Mit der Begegnung mit deutschen angehenden Köchinnen und Köchen im Berufskolleg Köln-Ehrenfeld fand die Delegationsreise ihren Ausklang. Im Rahmen des Austausch über die Kochausbildung in den Partnerländern fand vor allem das koschere Kochen besondere Aufmerksamkeit bei den deutschen Nachwuchs-Chefs.
Hintergrund Kochwettbewerb "We - Future Chefs"
Der deutsch-israelische Kochwettbewerb „We – Future Chefs“ in 2021 war als „Brücken-Aktivität“ im Bereich „Culinary Arts“ lanciert worden, um die gute Zusammenarbeit im deutsch-israelischen Programm in der Berufsbildung auch zu Pandemie-Zeiten weiterzuführen. Unter anderem der israelische Botschafter in Deutschland S.E. Jeremy Issacharoff als auch seine deutsche Amtskollegin Dr. Susanne Wasum-Rainer in Tel Aviv unterstützen und wertschätzen die bilaterale Begegnung und den Austausch zwischen jungen Menschen als wichtigen Bestandteil der Beziehungen zwischen Israel und Deutschland – zumal Essen als Brücke zwischen den Kulturen perfekt funktioniert.
Hintergrund Israel-Programm
Die Bundesrepublik Deutschland und der Staat Israel kooperieren seit 1969 im Rahmen des Deutsch-Israelischen Programms zur Zusammenarbeit in der Berufsbildung („Israel-Programm“). Am 19.06.2011 unterzeichneten Deutschland und Israel ein Regierungsabkommen über die bilaterale Zusammenarbeit in industriegeführter Forschung und Entwicklung und auf dem Gebiet der beruflichen Bildung. Die Aktivitäten im Bereich der beruflichen Bildung zielen ab auf die Entwicklung von Ausbildungsprogrammen und Lehrmaterialien sowie auf systemische Veränderungen hin zu mehr Praxisorientierung, z. B. im Friseurhandwerk, der Bautechnik, der IT und Elektronik sowie im Bereich der „Culinary Arts“. Bilaterale Partner sind das Bundesministerium für Bildung und Forschung und das israelische Arbeitsministerium (Stand 2024).

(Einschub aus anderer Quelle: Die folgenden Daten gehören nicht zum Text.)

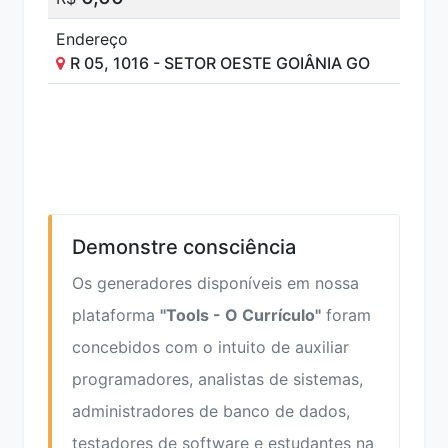
Endereço
R 05, 1016 - SETOR OESTE GOIÂNIA GO
Demonstre consciência
Os generadores disponíveis em nossa
plataforma
"Tools - O Currículo"
foram
concebidos com o intuito de auxiliar
programadores, analistas de sistemas,
administradores de banco de dados,
testadores de software e estudantes na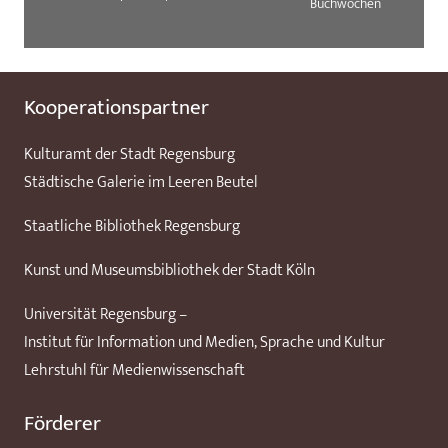
Buchwochen
Kooperationspartner
Kulturamt der Stadt Regensburg
Städtische Galerie im Leeren Beutel
Staatliche Bibliothek Regensburg
Kunst und Museumsbibliothek der Stadt Köln
Universität Regensburg –
Institut für Information und Medien, Sprache und Kultur
Lehrstuhl für Medienwissenschaft
Förderer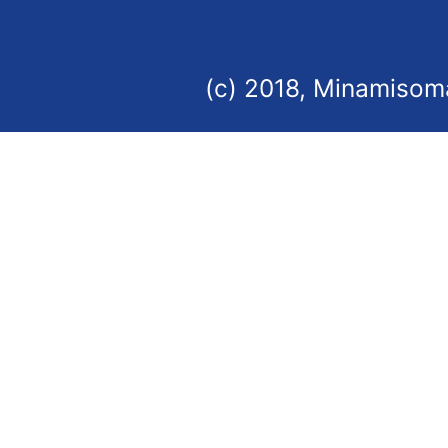
(c) 2018, Minamisoma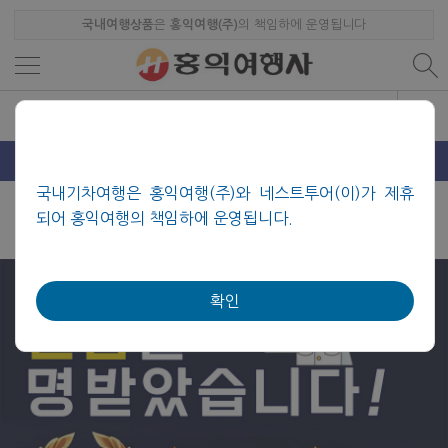
국내여행상품
은
홍익여행(주)
의 책임하에 운영됩니다
당일여행
1박2일
2박3일이상
섬여행
SRT기차여행
기획전
국내기차여행은 홍익여행(주)와 네스트투어(이)가 제휴
되어 홍익여행의 책임하에 운영됩니다.
확인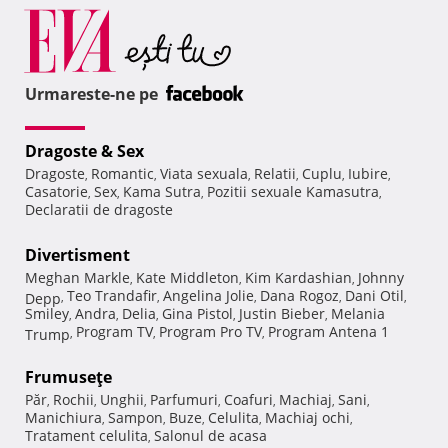
Urmareste-ne pe
Dragoste & Sex
Dragoste
Romantic
Viata sexuala
Relatii
Cuplu
Iubire
,
,
,
,
,
,
Casatorie
Sex
Kama Sutra
Pozitii sexuale Kamasutra
,
,
,
,
Declaratii de dragoste
Divertisment
Meghan Markle
Kate Middleton
Kim Kardashian
Johnny
,
,
,
Teo Trandafir
Angelina Jolie
Dana Rogoz
Dani Otil
Depp
,
,
,
,
,
Smiley
Andra
Delia
Gina Pistol
Justin Bieber
Melania
,
,
,
,
,
Program TV
Program Pro TV
Program Antena 1
Trump
,
,
,
Frumuseţe
Păr
Rochii
Unghii
Parfumuri
Coafuri
Machiaj
Sani
,
,
,
,
,
,
,
Manichiura
Sampon
Buze
Celulita
Machiaj ochi
,
,
,
,
,
Tratament celulita
Salonul de acasa
,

Die Branchen, in denen Köchinnen und Köche arbeiten, wie der Hotel- und Gastronomiebereich, sind besonders hart von den Auswirkungen der COVID-19 Pandemie betroffen. Wettbewerbe sind für Nachwuchsköchinnen und -köche allerdings sehr wichtig, um sich einen guten Ruf in den „Culinary Arts“ zu erarbeiten. In Zeiten von Corona konnten sie jedoch nicht in Präsenz stattfinden. Es besteht Hoffnung auf eine allmähliche Rückkehr zur bewährten Praxis.